[Collected data]
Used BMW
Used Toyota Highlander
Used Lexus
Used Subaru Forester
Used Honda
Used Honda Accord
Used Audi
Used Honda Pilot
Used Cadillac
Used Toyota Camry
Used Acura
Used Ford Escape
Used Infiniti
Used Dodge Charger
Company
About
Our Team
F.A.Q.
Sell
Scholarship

## [WHAT THIS TASK INVOLVES]
Reproduce the preceding entries exactly and completely.

## [RESPONSE AREA]
Used BMW
Used Toyota Highlander
Used Lexus
Used Subaru Forester
Used Honda
Used Honda Accord
Used Audi
Used Honda Pilot
Used Cadillac
Used Toyota Camry
Used Acura
Used Ford Escape
Used Infiniti
Used Dodge Charger
Company
About
Our Team
F.A.Q.
Sell
Scholarship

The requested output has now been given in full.